Turnover rates in the US continue to rise at an unprecedented rate. More than 64 percent of HR professionals say their organization has experienced more turnover in the previous year than it typically does, and more than one-quarter of them say they aren't seeing a reprieve. Consulting firm Perceptyx surveyed more than 700 HR leaders and more than 2,000 US employees about compensation and retention and found a disconnect between companies' actions and employees' desires.
Most HR professionals report using two strategies to retain employees: company-wide salary increases and retention bonuses.
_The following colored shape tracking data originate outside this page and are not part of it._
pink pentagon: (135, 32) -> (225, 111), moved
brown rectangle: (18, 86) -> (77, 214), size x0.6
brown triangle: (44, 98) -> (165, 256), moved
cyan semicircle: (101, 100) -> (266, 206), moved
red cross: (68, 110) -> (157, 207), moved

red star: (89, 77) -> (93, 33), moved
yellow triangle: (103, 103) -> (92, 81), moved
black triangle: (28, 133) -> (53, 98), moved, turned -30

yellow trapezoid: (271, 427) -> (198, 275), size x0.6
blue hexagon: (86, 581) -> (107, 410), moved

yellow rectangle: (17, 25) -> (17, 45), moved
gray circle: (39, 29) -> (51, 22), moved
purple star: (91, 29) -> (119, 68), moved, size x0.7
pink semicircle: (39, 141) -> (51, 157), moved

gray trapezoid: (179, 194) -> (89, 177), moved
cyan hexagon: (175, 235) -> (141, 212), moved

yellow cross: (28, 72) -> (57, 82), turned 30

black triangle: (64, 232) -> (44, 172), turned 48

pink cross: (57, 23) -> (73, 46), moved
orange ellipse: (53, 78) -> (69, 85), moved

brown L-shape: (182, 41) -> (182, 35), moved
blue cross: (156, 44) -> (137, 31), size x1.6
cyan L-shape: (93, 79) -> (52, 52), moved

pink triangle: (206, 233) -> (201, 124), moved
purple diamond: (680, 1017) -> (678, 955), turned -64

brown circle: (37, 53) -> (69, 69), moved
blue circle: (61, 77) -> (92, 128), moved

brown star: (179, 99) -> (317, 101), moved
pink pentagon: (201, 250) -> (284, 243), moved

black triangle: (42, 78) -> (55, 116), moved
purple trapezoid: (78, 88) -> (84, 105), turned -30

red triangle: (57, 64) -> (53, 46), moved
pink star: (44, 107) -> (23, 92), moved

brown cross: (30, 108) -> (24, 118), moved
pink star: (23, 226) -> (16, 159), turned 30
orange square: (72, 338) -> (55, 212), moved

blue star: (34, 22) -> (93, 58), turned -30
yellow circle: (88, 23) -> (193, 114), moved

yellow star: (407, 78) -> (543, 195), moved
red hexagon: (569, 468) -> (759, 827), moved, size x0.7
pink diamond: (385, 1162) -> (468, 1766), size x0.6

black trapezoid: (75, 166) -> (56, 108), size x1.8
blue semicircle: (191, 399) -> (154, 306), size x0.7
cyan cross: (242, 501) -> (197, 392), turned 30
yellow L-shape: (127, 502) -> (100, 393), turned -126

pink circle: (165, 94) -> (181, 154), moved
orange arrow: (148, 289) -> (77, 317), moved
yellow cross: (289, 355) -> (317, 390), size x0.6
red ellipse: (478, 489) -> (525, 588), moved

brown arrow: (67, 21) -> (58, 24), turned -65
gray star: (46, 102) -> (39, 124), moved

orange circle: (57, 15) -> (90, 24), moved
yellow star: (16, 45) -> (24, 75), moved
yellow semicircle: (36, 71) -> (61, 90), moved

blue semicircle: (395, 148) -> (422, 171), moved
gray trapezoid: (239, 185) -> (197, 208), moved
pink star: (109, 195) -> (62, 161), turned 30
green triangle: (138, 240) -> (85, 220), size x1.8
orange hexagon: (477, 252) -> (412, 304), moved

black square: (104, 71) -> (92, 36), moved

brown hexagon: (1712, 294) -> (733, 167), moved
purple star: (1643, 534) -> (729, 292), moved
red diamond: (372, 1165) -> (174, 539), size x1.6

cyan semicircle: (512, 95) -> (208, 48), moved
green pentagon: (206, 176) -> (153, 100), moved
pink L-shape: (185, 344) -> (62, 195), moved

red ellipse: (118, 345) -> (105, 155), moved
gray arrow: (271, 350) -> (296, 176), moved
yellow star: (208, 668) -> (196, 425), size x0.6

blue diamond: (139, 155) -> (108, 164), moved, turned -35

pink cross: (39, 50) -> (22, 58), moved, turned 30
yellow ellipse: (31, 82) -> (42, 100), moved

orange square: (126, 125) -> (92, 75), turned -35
The problem is that 40 percent of new hires who have been with their current employer for six months are earning the same or less money than they were at their previous company.
Compounding the disconnect is that twice as many surveyed workers say they prioritize career development over compensation when deciding whether to stay with an organization. Future career growth and development are two times as likely to lead an employee to change jobs than compensation or benefits.
That puts HR professionals in a difficult position. Perceptyx found that while financial compensation is one of the leading factors in attracting new candidates to apply for a job, it isn't as significant of a reason for job seekers accepting a position. For instance, there's a more than 20 percent gap between compensation making a position attractive and leading to workers accepting an offer. Vacation benefits have the same gap, and healthcare benefits show a 26 percent gap.
When it comes to future career development—a key theme throughout the report—employers believe that holds less appeal to job seekers (around 33 percent). But more than half of employees say it is a reason to accept a position—a 19 percent difference. The opportunity for future career development is also the top reason employees chose to leave their previous job. Healthcare benefits followed at 38 percent, and compensation was lower at 24 percent.
Seven out of 10 employees rated their salaries as fair. An equal number of individuals who recently left a position said the same about their prior salary. Data shows that compensation isn't the leading driver behind turnover. Rather, it indicates companies should focus their attention on career development offerings.